The floor is not bricks but unglazed clay saltillo tiles.  They have cracked heavily inside from the heat but are now pretty stable.  My next oven will use bricks on the floor for sure. Under the tiles, I insulated with pearlite and clay slip mixed to about “rice krispie treat” consistency.
 
The oven was built up in this order:
  • 6″ of drainage gravel under the first of the limestone rocks. The rocks are all from my backyard and stacked without mortar.
  • The interior of the base is filled with urbanite I found dumped in the woods behind my house (a bit of enviro-cleaning) and levelled with pea gravel. This gravel helps to lock everything in place.  
  • Since my rock base was very irregular on the top, it is capped with an inch or two of cob. 
  • The next layer is a pearlite/clay insulating layer. I used a ring of bricks as a dam to hold the insulating layer in place until it dried. The bricks were removed and some were used in the construction of the arch .
  • The top layer is a 3-4″ thermal layer of clay/sand and finally levelled with dry sand before laying the tiles. 
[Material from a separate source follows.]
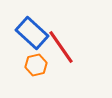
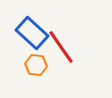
orange hexagon: rotated 20 degrees clockwise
I stacked the rocks such that they would fall “inward” if shifted, so they end up holding each other up without mortar.  I did pack some cob in between some rocks that wiggled a bit to stabilize them. This is my first oven and if it was a failure I wanted a way to quickly dismantle it.
I added the wood storage “garage” in November.  It is made of a large terra-cotta planter which was destined for trash day when the bottom broke off. I set it on a pile of rocks and locked it in place with cob. I used a few saltillo tiles to form flat shelves that have already come in handy on cooking days.  My neighbor says its starting to look like Jabba the Hut.  I’m going to help them make their own oven in a couple weeks.
My oven is in Austin, TX and we don’t get many days of rain, but when it comes, it comes in torrents.  For now, I wrap it in a tarp (it’s “raincoat”) when the clouds are ominous.
I use it every other week or so.  I expect to use it more in summer when I’m banned from baking bread in the kitchen and thus heating up the house.  I’ve cooked the predictable loaves of bread.  We do pizzas more often than I thought.  One night I made a delicious but overcooked roast beef (watch the temperature!).  I’ve baked cookies and apple pies in it and we roast eggplant and cherry tomatoes in the residual heat.  The morning-after temperature is often over 100F. I hope to get a small “tuscan grill” custom made for it from a local blacksmith so I can do more meat directly over the coals.
Well it’s an absolute beauty Andrew. Thanks so much for sharing with us. Best wishes and happy baking.
Simon.
P.S. Here’s a few more photos.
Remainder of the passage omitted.